Page 40: Parallelizing Highly Dynamic N-Body Simulations

Prospects for pkdgrav2

Currently I am developing this method for use with SSE/OpenMP/MPI within pkdgrav2.

I also plan to later try thread scheduling by popping off the stack, and also pushing things when lists get too long.

I find speedups of 6 or so with 8 cores with as few checklist elements as 100, below this the speedup drops quickly.

Page 41: Parallelizing Highly Dynamic N-Body Simulations

Prospects for GPUs and GPU clusters

I have started exploring the implementation of this method on GPUs, where the host currently does all tree building and the GPU only does the walk algorithm (calculates forces).

We want to have the entire code on the GPU so that we can simulate a modest number of particles O(1 million) with many many timesteps all within the GPU memory rocky planet formation simulations.

In the long run we would like the host to do the fuzzy edges of domains, while the GPU is given the majority of the work in the interior of the domain.

Page 42: Parallelizing Highly Dynamic N-Body Simulations

Thank-you.

Questions?

Page 43: Parallelizing Highly Dynamic N-Body Simulations

Discussion Session – Baryons? baryons and precision cosmology: The mass function of

clusters is uncertain.

Stanek and Rudd http://arxiv.org/abs/0809.2805 hydro sims for cluster mass function with and without gas cooling, and preheating. implies ~10% uncertainty in m500 m.f. Teyssier and Davide's paper http://arxiv.org/abs/1003.4744 about AGN effects on cluster mass profile.

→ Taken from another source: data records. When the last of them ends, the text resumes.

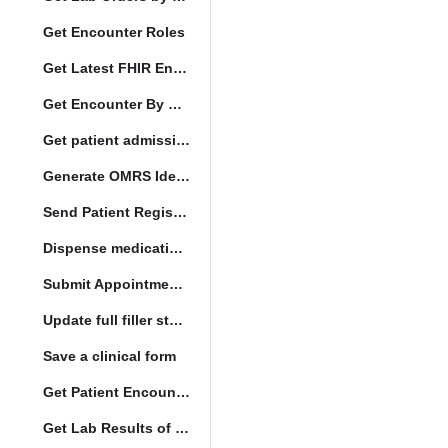
Get Encounter Roles
Get Latest FHIR Encounter
Get Encounter By UUID
Get patient admission note
Generate OMRS Identifier
Send Patient Registration Request
Dispense medication form submission
Submit Appointment StatusChange
Update full filler status
Save a clinical form
Get Patient Encounters
Get Lab Results of Patient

Rudd paper http://arxiv.org/abs/0703741 on baryons and matter power spectrum.

Precision solution for baryon effects involves cooling and feedback, so solution may require modeling star formation correctly over entire cosmic history, beginning with first stars. Baryon physics might explain many CDM challenges.

Page 44: Parallelizing Highly Dynamic N-Body Simulations

Discussion Session – basic assumptions

Expansion of inhomogeneous universe versus the global expansion factor in simulations (back reactions and related). some people are very worried about it.

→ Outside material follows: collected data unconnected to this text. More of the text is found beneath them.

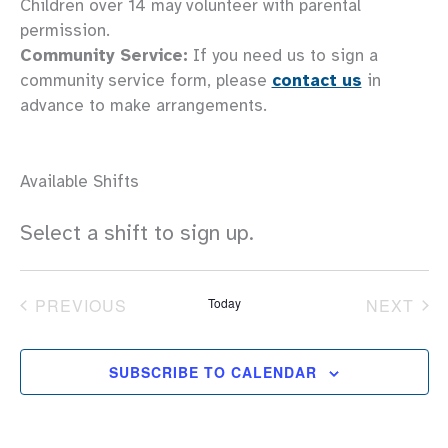
Children over 14 may volunteer with parental
permission.
Community Service:
If you need us to sign a
community service form, please
contact us
in
advance to make arrangements.
Available Shifts
Select a shift to sign up.
PREVIOUS
Today
NEXT
EVENTS
EVEN
SUBSCRIBE TO CALENDAR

Buchert--- http://arxiv.org/abs/0707.2153

In principle, this could create an apparent accelerating expansion without dark energy. Consensus in field appears to be that effect is too small, but may be important in precision dark energy measurements.

What about finite speed of light in very large volume simulations being performed now for surveys?

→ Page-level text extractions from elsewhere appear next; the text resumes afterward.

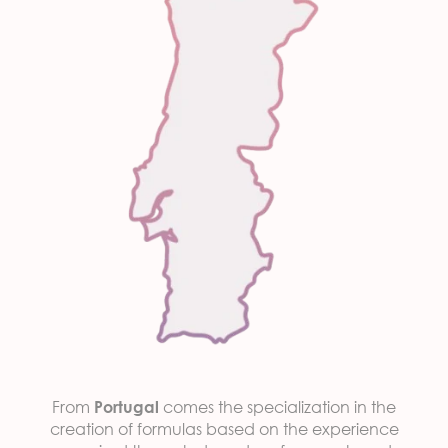
From
comes the specialization in the
Portugal
creation of formulas based on the experience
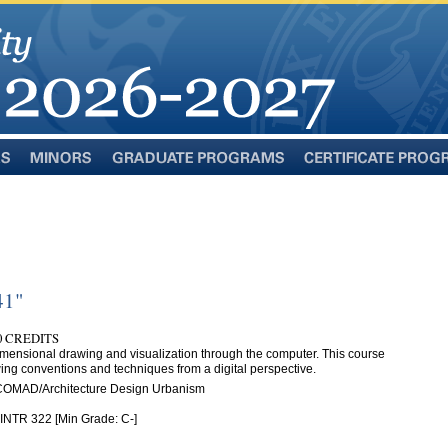
Minors
Graduate
Certificate
Programs
Programs
41"
.0 CREDITS
dimensional drawing and visualization through the computer. This course
ing conventions and techniques from a digital perspective.
 COMAD/Architecture Design Urbanism
 INTR 322 [Min Grade: C-]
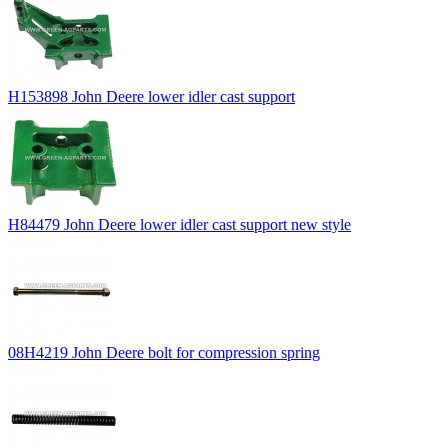
H153898 John Deere lower idler cast support
H84479 John Deere lower idler cast support new style
08H4219 John Deere bolt for compression spring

Page 45: Parallelizing Highly Dynamic N-Body Simulations

Discussion session – numerical issues?

Lack of numerical standards for precision simulations: Previous standards become obsolete as particle numbers and resolution capabilities improve. Every simulation requires convergence tests to be trusted, and few do it. Starting redshift is a good example.

Dark matter detection in a cosmological context. If dark matter is detected, simulations will be needed (including any baryon influences), and to constrain dark matter particle properties. If small scale dark matter structure is important, simulations will need to resolve down to microhalo scale ~(10^20 particles/halo).

To what extent can we trust simulations of quite different models? Some examples include Warm Dark Matter simulations or f(R) gravity models or non-gaussian fluctuation (f_NL).

Can we make any use of GRID computing, or is it all hype?